What the task requires = Apart from the images, reproduce all of the data word for word.
(Beginning of Record set)
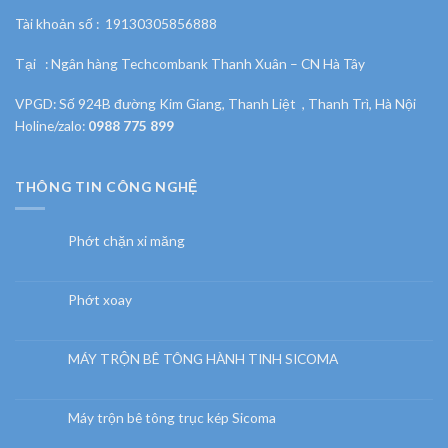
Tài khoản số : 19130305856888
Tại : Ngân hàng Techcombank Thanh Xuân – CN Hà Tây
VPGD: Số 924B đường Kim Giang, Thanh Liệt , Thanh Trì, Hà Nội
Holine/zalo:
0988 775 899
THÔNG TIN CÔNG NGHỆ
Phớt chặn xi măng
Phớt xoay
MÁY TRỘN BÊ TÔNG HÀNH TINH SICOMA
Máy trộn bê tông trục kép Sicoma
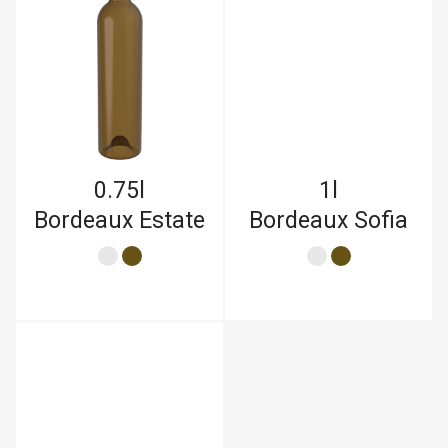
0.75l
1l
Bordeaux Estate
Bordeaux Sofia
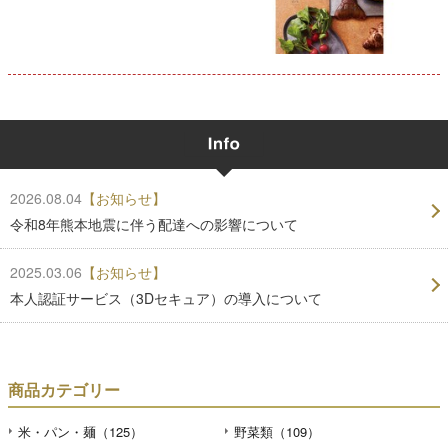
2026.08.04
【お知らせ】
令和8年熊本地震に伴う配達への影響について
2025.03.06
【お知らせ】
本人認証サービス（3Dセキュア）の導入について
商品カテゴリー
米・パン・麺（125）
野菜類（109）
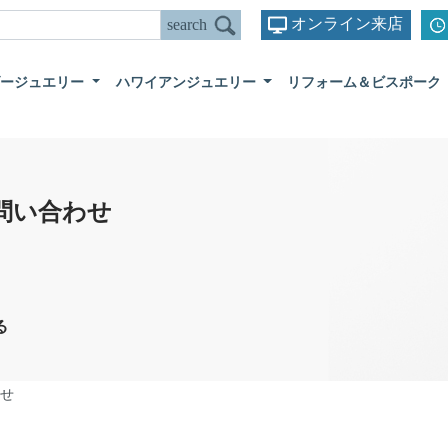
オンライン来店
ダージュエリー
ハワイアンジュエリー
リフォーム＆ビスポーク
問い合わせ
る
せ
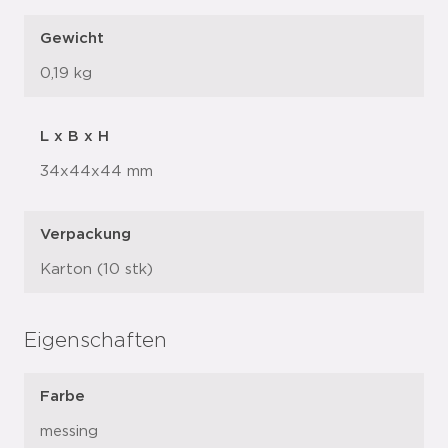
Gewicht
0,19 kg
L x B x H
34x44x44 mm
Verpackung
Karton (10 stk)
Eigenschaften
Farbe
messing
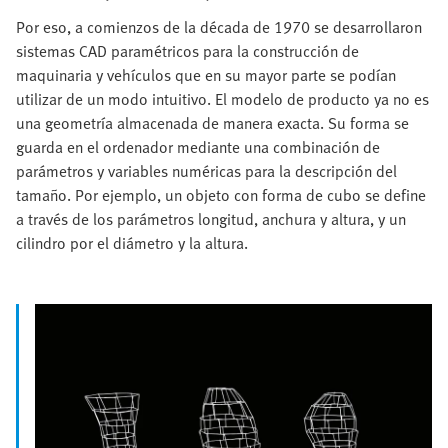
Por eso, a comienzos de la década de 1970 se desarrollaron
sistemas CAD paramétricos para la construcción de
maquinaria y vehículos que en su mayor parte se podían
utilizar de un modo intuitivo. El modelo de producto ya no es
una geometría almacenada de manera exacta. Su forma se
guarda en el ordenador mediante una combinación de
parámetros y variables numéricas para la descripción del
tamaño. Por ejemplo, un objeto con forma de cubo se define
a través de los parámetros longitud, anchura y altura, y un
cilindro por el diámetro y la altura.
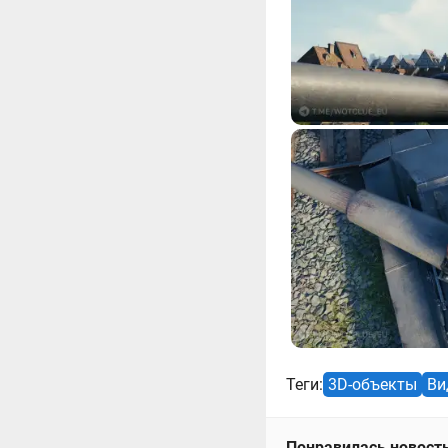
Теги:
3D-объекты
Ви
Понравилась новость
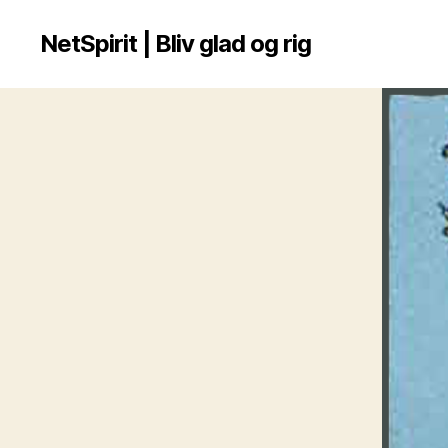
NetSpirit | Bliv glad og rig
(End of Record set)
Worked solution =
Tài khoản số : 19130305856888
Tại : Ngân hàng Techcombank Thanh Xuân – CN Hà Tây
VPGD: Số 924B đường Kim Giang, Thanh Liệt , Thanh Trì, Hà Nội
Holine/zalo:
0988 775 899
THÔNG TIN CÔNG NGHỆ
Phớt chặn xi măng
Phớt xoay
MÁY TRỘN BÊ TÔNG HÀNH TINH SICOMA
Máy trộn bê tông trục kép Sicoma
0.75l
1l
Bordeaux Estate
Bordeaux Sofia
2026.08.04
【お知らせ】
令和8年熊本地震に伴う配達への影響について
2025.03.06
【お知らせ】
本人認証サービス（3Dセキュア）の導入について
商品カテゴリー
米・パン・麺（125）
野菜類（109）
オンライン来店
ダージュエリー
ハワイアンジュエリー
リフォーム＆ビスポーク
問い合わせ
る
せ
Gewicht
0,19 kg
L x B x H
34x44x44 mm
Verpackung
Karton (10 stk)
Eigenschaften
Farbe
messing
Por eso, a comienzos de la década de 1970 se desarrollaron
sistemas CAD paramétricos para la construcción de
maquinaria y vehículos que en su mayor parte se podían
utilizar de un modo intuitivo. El modelo de producto ya no es
una geometría almacenada de manera exacta. Su forma se
guarda en el ordenador mediante una combinación de
parámetros y variables numéricas para la descripción del
tamaño. Por ejemplo, un objeto con forma de cubo se define
a través de los parámetros longitud, anchura y altura, y un
cilindro por el diámetro y la altura.
Теги:
3D-объекты
Ви
Понравилась новость
NetSpirit | Bliv glad og rig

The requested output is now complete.